Scanning batched documents

Navigation: The Scan2x concept > Document Scanning >

Document Splitting

The scanning of multiple documents in one batch requires Scan2x to be able to decide how to split the batch - in other words, when one document has ended and the next one is starting. There are a few options available to choose from, and the choice will depend primarily upon the type of document we are planning to capture.

Structured Documents are documents whose appearance are not random in nature – for example: invoices, purchase orders, vouchers, bank cheques, delivery orders or virtually any type of form-based document. By using Scan2x’s optional Automatic Document Recognition module, it is possible to scan documents of the same type (e.g., incoming invoices from multiple different suppliers) and have Scan2x automatically recognize and process each document automatically.

More about Scan2x’s Automatic Document Recognition in the Administrators Guide under the Automatic Document Recognition (ADR) Tab.

Unstructured Documents are documents that are completely random in nature – for example: emails, letters, contracts, newspaper or magazine articles. In these documents there is no predictable format. These types of documents can be captured by Scan2x in batches, and several methods can be used to indicate the beginning or end of a document.

When a batch of documents is scanned and split, they are displayed as a list of separate thumbnails. The pre-configured metadata is automatically populated by Scan2x, while other indexes might need to be filled in by the user. Fields can be set as mandatory fields by the administrators. The user also has the option of populating the data for multiple documents as Common Metadata, or as individual data pertaining only to the document being displayed. Document Splitting allows the user a few options from merging and splitting documents to deleting or saving them, individually or as a batch, which will then route them to their pre-configured destinations.

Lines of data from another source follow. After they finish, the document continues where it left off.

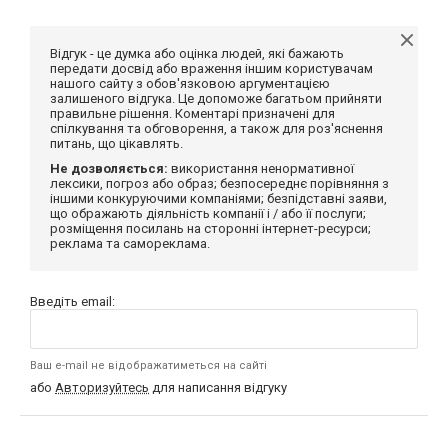
Відгук - це думка або оцінка людей, які бажають
передати досвід або враження іншим користувачам
нашого сайту з обов'язковою аргументацією
залишеного відгука. Це допоможе багатьом прийняти
правильне рішення. Коментарі призначені для
спілкування та обговорення, а також для роз'яснення
питань, що цікавлять.
Не дозволяється:
використання ненормативної
лексики, погроз або образ; безпосереднє порівняння з
іншими конкуруючими компаніями; безпідставні заяви,
що ображають діяльність компанії і / або її послуги;
розміщення посилань на сторонні інтернет-ресурси;
реклама та самореклама.
Введіть email:
Ваш e-mail не відображатиметься на сайті
або
Авторизуйтесь
для написання відгуку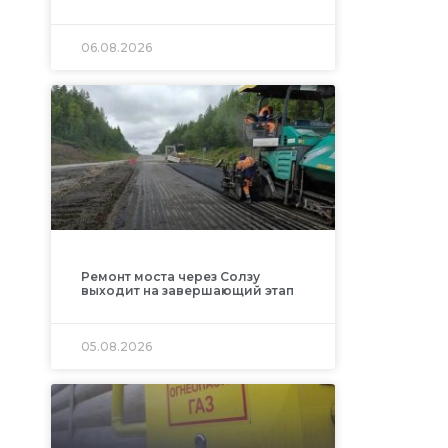
06.08.2026
Ремонт моста через Солзу
выходит на завершающий этап
05.08.2026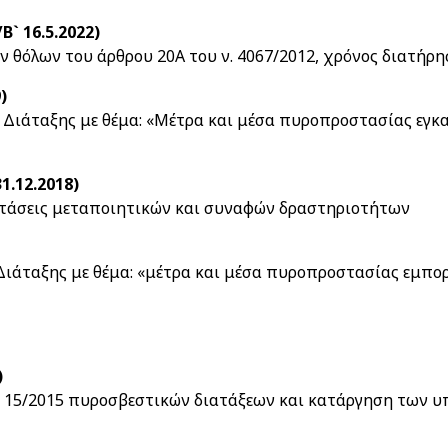
` 16.5.2022)
θόλων του άρθρου 20Α του ν. 4067/2012, χρόνος διατήρ
)
ς Διάταξης με θέμα: «Μέτρα και μέσα πυροπροστασίας εγκ
1.12.2018)
στάσεις μεταποιητικών και συναφών δραστηριοτήτων
 Διάταξης με θέμα: «μέτρα και μέσα πυροπροστασίας εμπ
)
ι 15/2015 πυροσβεστικών διατάξεων και κατάργηση των υπ'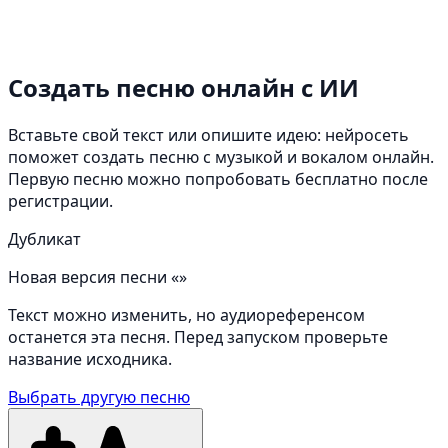
Создать песню онлайн
с ИИ
Вставьте свой текст или опишите идею: нейросеть
поможет создать песню с музыкой и вокалом онлайн.
Первую песню можно попробовать бесплатно после
регистрации.
Дубликат
Новая версия песни «»
Текст можно изменить, но аудиореференсом
останется эта песня. Перед запуском проверьте
название исходника.
Выбрать другую песню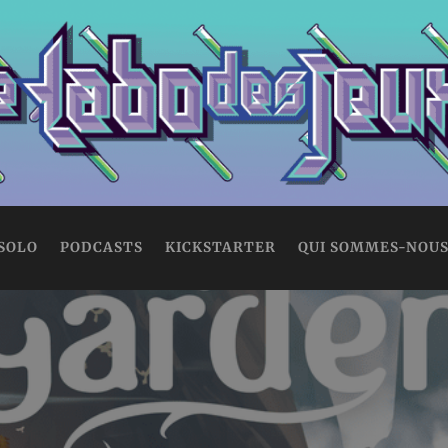
 SOLO
PODCASTS
KICKSTARTER
QUI SOMMES-NOUS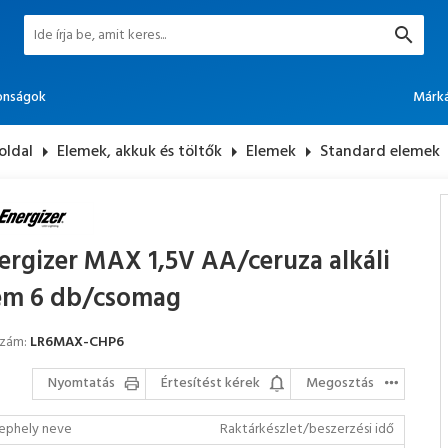
onságok
Márk
oldal
arrow_right
Elemek, akkuk és töltők
arrow_right
Elemek
arrow_right
Standard elemek
ergizer MAX 1,5V AA/ceruza alkáli
em 6 db/csomag
szám:
LR6MAX-CHP6
Nyomtatás
Értesítést kérek
Megosztás
ephely neve
Raktárkészlet/beszerzési idő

Further information can be found in the Administrator's Guide under the Document Splitting Tab.

After selecting the Jobs Manager and choosing the job name to be edited, the administrator will be presented with the Job Configuration window, showing a list of options on the left-hand side.

Once the Document Splitting option is selected, the user will be able to add one or more splitting conditions and the administrator can choose exactly how he would like the documents to be split and recognised. Documents can be split in several ways as shown below. The administrator can further indicate to set the commands as the start of a new document or the end of a current one.

Split by text content on document

Text captured in metadata fields

It is possible to split documents based upon the presence or otherwise of text on a page. This text can be printed (i.e., human readable) or in the form of a 1D barcode or 2D barcode (e.g., QR codes, data matrix codes). Select this option if the text that the document is to be split by is in a constant or predictable position on the page. Within the metadata tab, create a metadata field to hold the text and an OCR zone that will populate this field. Then select it in the OCR’d Metadata Field dropdown below and use a splitting condition to trigger a document split.

Text somewhere on the page

In situations where different document types are using Splitting Rules to identify one document from another, it is sometimes necessary to OCR the entire page looking for the splitting condition. Using the OCR’d Metadata Field method above will cause Scan2x to OCR the page every time a new document type is checked. To prevent this, selecting the Full-Page OCR option will force Scan2x to OCR the document only once and persist the result of that OCR process when testing the split conditions of subsequent jobs during the matching process. Documents can also be split based on results returned from Expression Metadata Fields (Regex, VBScript, etc.) and Mapped AI Fields - for more information, please see the Mapped AI Fields under the Administrator's Guide.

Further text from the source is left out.